Purpose: : To investigate SPARC (secreted protein acidic and rich in cysteine) expression in Tenons fibroblasts following stress induction using an in vitro collagen 3D stress model and its requirement in developing the myofibroblast phenotype.

Methods: : Human Tenons fibroblasts were cultured in relaxed (control) and stressed 3D collagen I gels for 5 days. mRNA and protein expression for SPARC and alpha smooth muscle actin (ASMA) were determined for relaxed and stressed fibroblasts by RTPCR and western blotting respectively. Since SPARC signals through integrin-β1, we also determined integrin-β1 expression by western blotting. In addition, the culture medium was analyzed for collagen I secretion using enzyme-linked immunosorbent assay (ELISA). The experiments were replicated using SPARC knockout mouse fibroblasts.

Results: : SPARC expression was increased in the stressed Tenons fibroblasts relative to the relaxed ones. Corresponding increases in ASMA and integrin-β1 expression as well as collagen I secretion were also detected. There was no increase in ASMA, integrin-β1 and collagen I expression in the SPARC knockout mouse fibroblasts under stress, whereas the wild type fibroblasts responded in a similar manner to the human Tenons fibroblasts under both relaxed and stressed conditions.

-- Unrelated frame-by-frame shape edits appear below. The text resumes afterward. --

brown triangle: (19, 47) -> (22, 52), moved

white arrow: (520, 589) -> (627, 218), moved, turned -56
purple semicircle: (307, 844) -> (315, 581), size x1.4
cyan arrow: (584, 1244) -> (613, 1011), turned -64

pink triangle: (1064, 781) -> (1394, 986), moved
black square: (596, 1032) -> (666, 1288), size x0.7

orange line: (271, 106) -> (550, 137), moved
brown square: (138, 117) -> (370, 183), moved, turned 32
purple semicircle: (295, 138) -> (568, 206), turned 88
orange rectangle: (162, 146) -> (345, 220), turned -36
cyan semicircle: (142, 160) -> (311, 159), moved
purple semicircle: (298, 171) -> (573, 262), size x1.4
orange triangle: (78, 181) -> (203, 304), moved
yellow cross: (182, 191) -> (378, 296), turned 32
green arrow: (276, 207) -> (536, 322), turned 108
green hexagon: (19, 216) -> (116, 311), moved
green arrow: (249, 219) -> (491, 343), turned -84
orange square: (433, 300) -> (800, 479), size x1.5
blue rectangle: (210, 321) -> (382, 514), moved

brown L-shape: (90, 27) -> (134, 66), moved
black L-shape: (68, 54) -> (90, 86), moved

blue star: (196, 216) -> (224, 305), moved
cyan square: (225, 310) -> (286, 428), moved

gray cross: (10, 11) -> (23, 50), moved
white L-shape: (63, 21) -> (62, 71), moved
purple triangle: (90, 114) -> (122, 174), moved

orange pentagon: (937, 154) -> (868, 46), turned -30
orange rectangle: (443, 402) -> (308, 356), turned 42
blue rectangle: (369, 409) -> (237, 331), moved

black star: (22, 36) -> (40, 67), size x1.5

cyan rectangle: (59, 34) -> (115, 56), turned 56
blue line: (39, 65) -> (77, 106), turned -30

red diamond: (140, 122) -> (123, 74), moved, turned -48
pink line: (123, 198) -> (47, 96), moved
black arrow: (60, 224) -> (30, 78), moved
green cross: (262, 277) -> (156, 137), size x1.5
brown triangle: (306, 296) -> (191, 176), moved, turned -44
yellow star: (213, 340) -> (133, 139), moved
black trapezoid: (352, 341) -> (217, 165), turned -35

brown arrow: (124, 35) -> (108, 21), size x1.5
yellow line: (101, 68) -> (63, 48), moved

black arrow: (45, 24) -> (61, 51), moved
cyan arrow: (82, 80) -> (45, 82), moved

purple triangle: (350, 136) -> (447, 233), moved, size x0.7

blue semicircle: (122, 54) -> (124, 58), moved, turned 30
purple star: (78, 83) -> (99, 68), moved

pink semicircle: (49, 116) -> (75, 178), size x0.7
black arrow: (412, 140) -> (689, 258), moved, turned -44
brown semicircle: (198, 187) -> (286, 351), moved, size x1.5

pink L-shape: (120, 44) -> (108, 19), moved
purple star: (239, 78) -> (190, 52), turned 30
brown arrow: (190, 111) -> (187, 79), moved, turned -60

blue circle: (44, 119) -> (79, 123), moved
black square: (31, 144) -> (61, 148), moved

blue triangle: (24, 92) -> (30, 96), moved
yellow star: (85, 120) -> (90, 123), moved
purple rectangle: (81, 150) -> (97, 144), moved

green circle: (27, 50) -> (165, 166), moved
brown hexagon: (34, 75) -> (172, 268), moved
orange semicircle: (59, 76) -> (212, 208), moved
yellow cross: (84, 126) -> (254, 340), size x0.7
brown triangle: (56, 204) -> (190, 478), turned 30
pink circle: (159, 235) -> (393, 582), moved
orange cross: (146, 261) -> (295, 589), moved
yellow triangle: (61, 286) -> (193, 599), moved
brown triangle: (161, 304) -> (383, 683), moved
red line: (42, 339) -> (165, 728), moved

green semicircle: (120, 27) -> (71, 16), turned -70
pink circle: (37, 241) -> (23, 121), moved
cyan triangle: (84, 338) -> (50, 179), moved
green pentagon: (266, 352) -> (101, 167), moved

Conclusions: : SPARC is elevated under stress conditions generated in the 3D collagen stress model. Induction of SPARC is necessary for the expression of ASMA and collagen I, both of which are markers for the myofibroblast phenotype. Increased integrin-β1 expression under stress conditions corroborates the role of SPARC in the development of the myofibroblast phenotype.